#### WORK TO COMPLETE
Filter the listing below down to the lines containing the word "августа".

#### STUDY MATERIAL
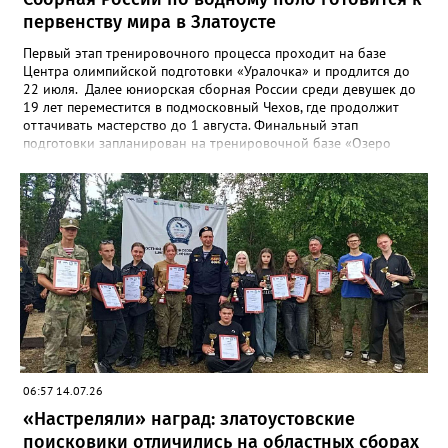
первенству мира в Златоусте
Первый этап тренировочного процесса проходит на базе
Центра олимпийской подготовки «Уралочка» и продлится до
22 июля. Далее юниорская сборная России среди девушек до
19 лет переместится в подмосковный Чехов, где продолжит
оттачивать мастерство до 1 августа. Финальный этап
подготовки запланирован на тренировочной базе «Озеро
Круглое» до 13 августа. Мировой форум стартует через день в
испанском городе Пуэрто-де-ла-Крус. Национальную сборную
на этом турнире возглавит тренер златоустовской «Уралочки»
Дмитрий Андреев.
06:57 14.07.26
«Настреляли» наград: златоустовские
поисковики отличились на областных сборах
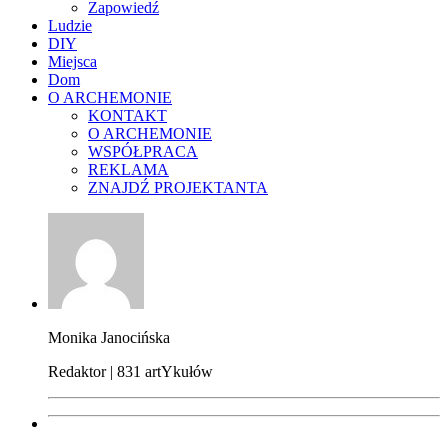
Zapowiedź
Ludzie
DIY
Miejsca
Dom
O ARCHEMONIE
KONTAKT
O ARCHEMONIE
WSPÓŁPRACA
REKLAMA
ZNAJDŹ PROJEKTANTA
Monika Janocińska
Redaktor | 831 artYkułów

#### PROBLEM SOLUTION
оттачивать мастерство до 1 августа. Финальный этап
Круглое» до 13 августа. Мировой форум стартует через день в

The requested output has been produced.